The best of both worlds
data-driven personas - such as those from the Persona Institute - are also created with the help of AI, but not by prompt and not on the basis of synthetic data. AI analyzes huge data sets for us that would be almost impossible to manage manually. It recognizes patterns in these volumes that humans would overlook and derives specific recommendations for action.
Precise personas are created from valid data sets - developed with AI, but under human supervision and control. The result is realistic profiles that make target groups tangible.
And best of all, AI helps us to bring these personas to life - as living chatbots that you can talk to directly. They conduct interviews, take part in focus groups or advise you on design issues. If you prefer talking to typing, you can also talk to them.
In short: personas from real data, created with AI - for realistic, synthetic interviews.
Our personas are based on representative data from over 12 countries and 1,000 markets. They are based on more than one million scientifically collected surveys and just as many statistics.
These profiles provide far more than just demographics. They show who your target group really is - in all its facets: Living situation, income, media use, innovativeness and attitudes towards topics such as health, finance, travel, nutrition or social behavior. You will also find out how your persona assesses their economic situation, what and where they shop, what drives them and what inhibits them.
Each persona comes across as authentic - almost like a good friend that you really know. And why not make this friend your colleague?

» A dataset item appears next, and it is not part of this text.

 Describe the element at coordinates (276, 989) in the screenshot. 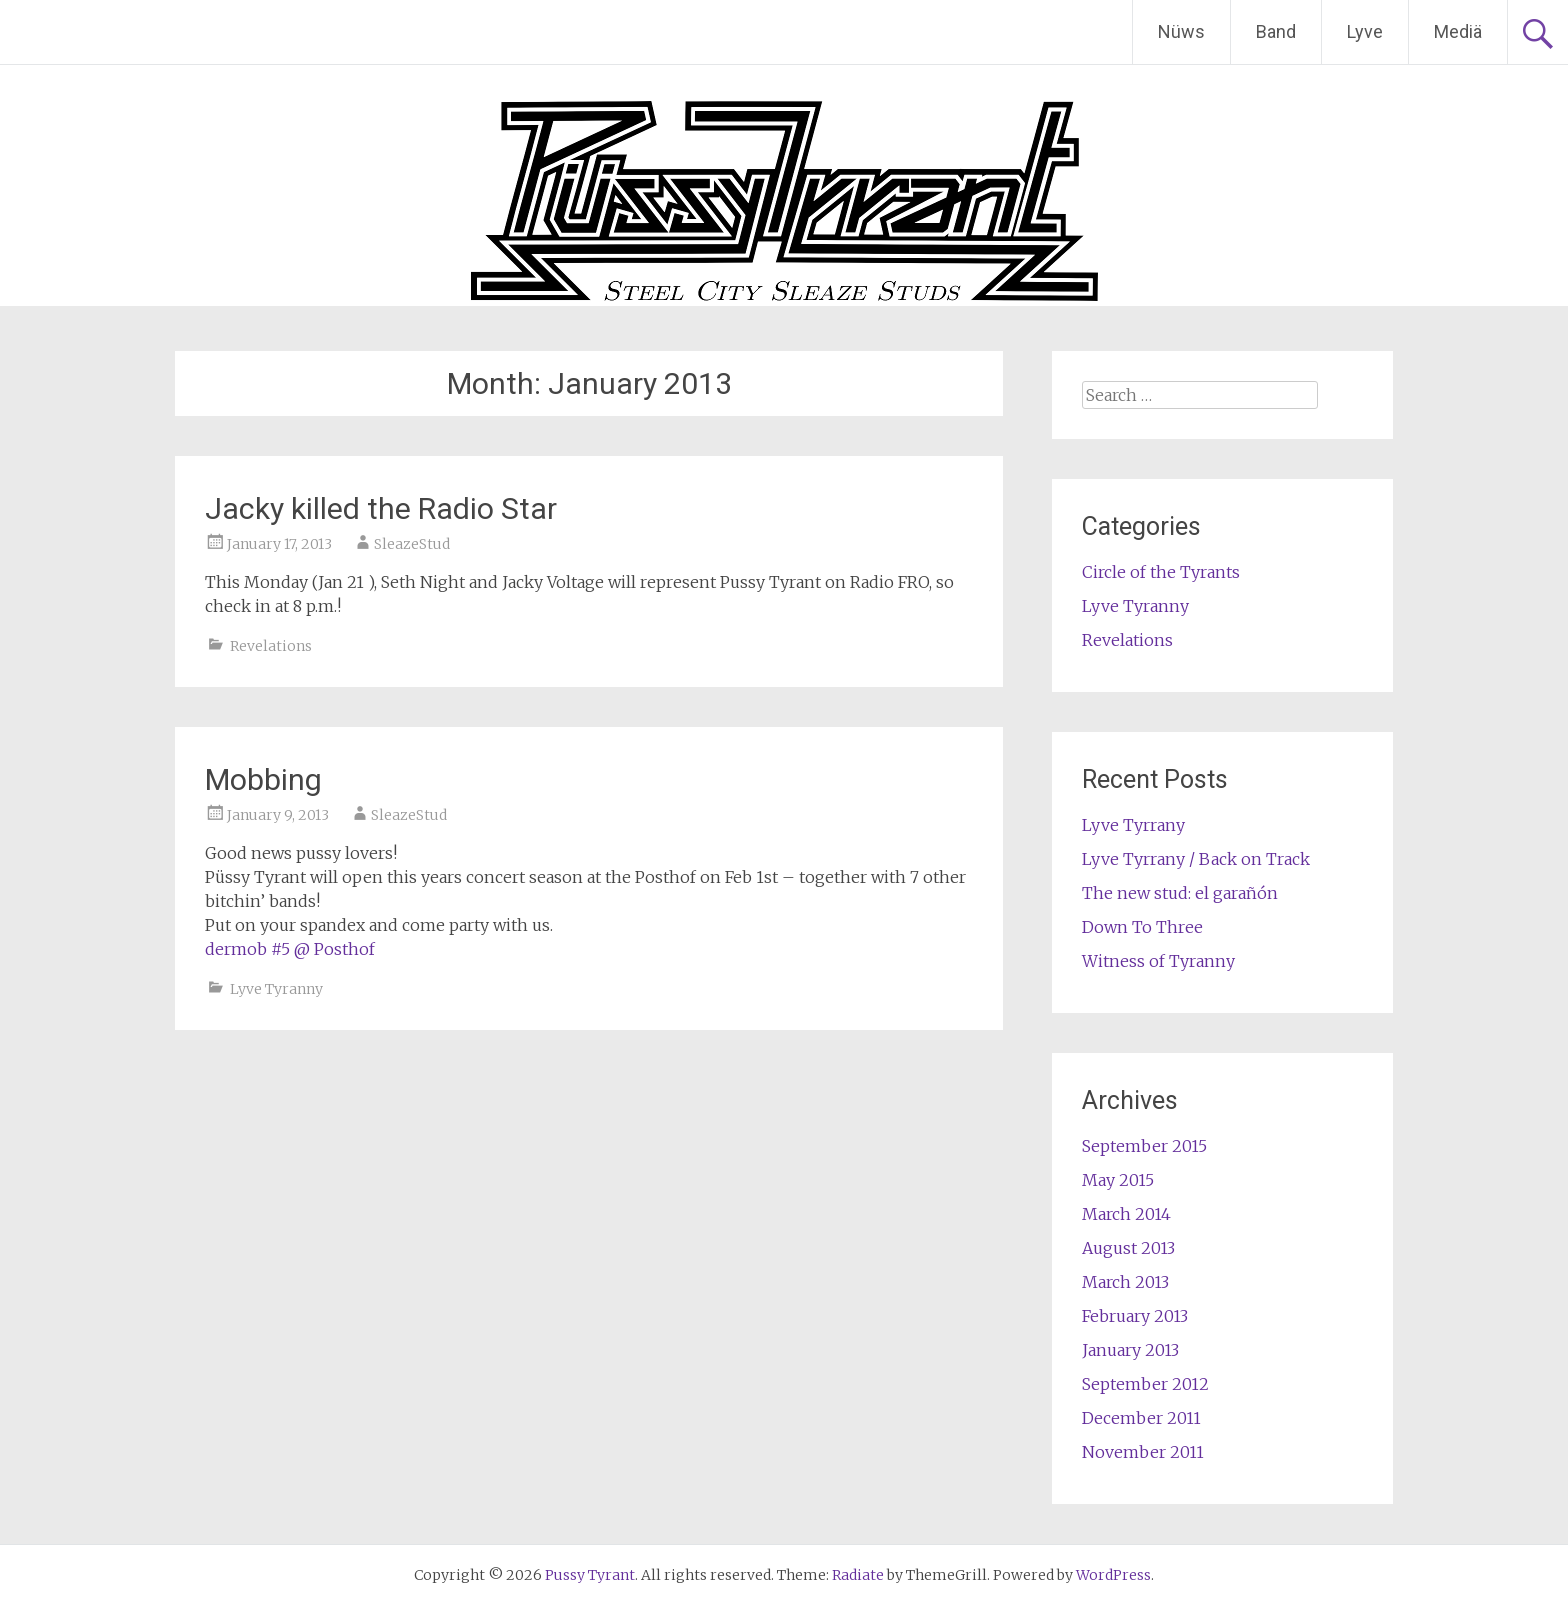

I see `Lyve Tyranny` at that location.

Thanks to our AI-powered persona bot, you can chat, talk and involve your persona in your work:
- For recruiters: Have a conversation with your candidate persona about the ideal application process, no-gos and favorite job ads.
- For product developers: Ask your buyer persona what they expect from the product, how they use it and which design appeals to them. If you have several buyer personas for a brand, you can even conduct synthetic focus group interviews with them - because they are data-based on real data and are therefore not "fishing in the dark".
- For B2B sales: Consult your entire buyer center and develop your sales strategy on this basis.
These conversations are synthetic - but surprisingly real. Thanks to millions of real data points, the answers seem credible, emotional and relevant.
Combining the best of two worlds: the precision of human research with the speed and scalability of AI.